Intelligent Information Retrieval

Intelligent Information Retrieval
CSC 575

Assignment 4
Due: Wednesday, March 8, 2023

Part 1. Text Categorization

In this problem you will explore two approaches for automatic text categorization (a.k.a. document classification). You will first implement a basic multinomial Naïve Bayesian classifier. Then you will implement a simple document classifier based on the Rocchio method (adapted for classification). For both methods you will use this modified subset of BBC News stories to train and test your classifiers. The assignment dataset consists of an already processed set of 2225 documents from the BBC news website corresponding to stories in five topical areas from 2004-2005. Each document is represented as a feature vector over a set of 6167 features (after tokenization, stop word removal, stemming, and frequency filtering). Each document belongs to one of 5 classes (business, entertainment, politics, sport, tech). The data has already been split (80%, 20%) into training and test data both of which are provided in document x term matrix format containing a row for each document and a column for each feature in the vocabulary (note, however, that the first column of each row represents the documeet id in the original dataset, and this column should be removed to get the doc-term frequency matrices). The class labels for instances in the training and the test data are provided in separate files. Also, the set of features used in the data (representing the columns in the train and test matrices) is provided as a separate file. Please be sure to read the readme.txt file in the distribution for a more detailed description of the data.
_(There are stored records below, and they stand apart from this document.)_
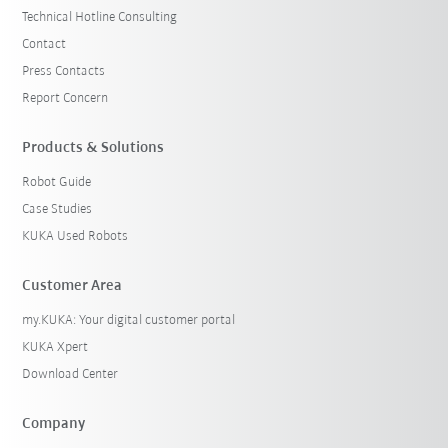
Technical Hotline Consulting
Contact
Press Contacts
Report Concern
Products & Solutions
Robot Guide
Case Studies
KUKA Used Robots
Customer Area
my.KUKA: Your digital customer portal
KUKA Xpert
Download Center
Company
[40 pts] Document Categorization Using Naïve Bayesian Classifier)

Implement your own version of a Naïve Bayesian classifier. Your program should consist of two separate components: training and test. The training component, NB_Train(train_matrix, train_class_labels), learns from the training data by computing the priors for each class and the conditional (posterior) class probabilities associated with different features (in this case terms in the vocabulary). The test component, NB_classify(posteriors, priors, test_instance), uses the learned model (posterior and prior probabilities returned by the training function) to classify a test instance that was not used for training. Your program should work for any number of classes and not just for the number of classes in the provided data set. Note: to avoid floating point underflow, you should use the sum of log probabilities when computing the class labels using Bayes's rule (for uniformity, please use natural log when computing the log probabilities).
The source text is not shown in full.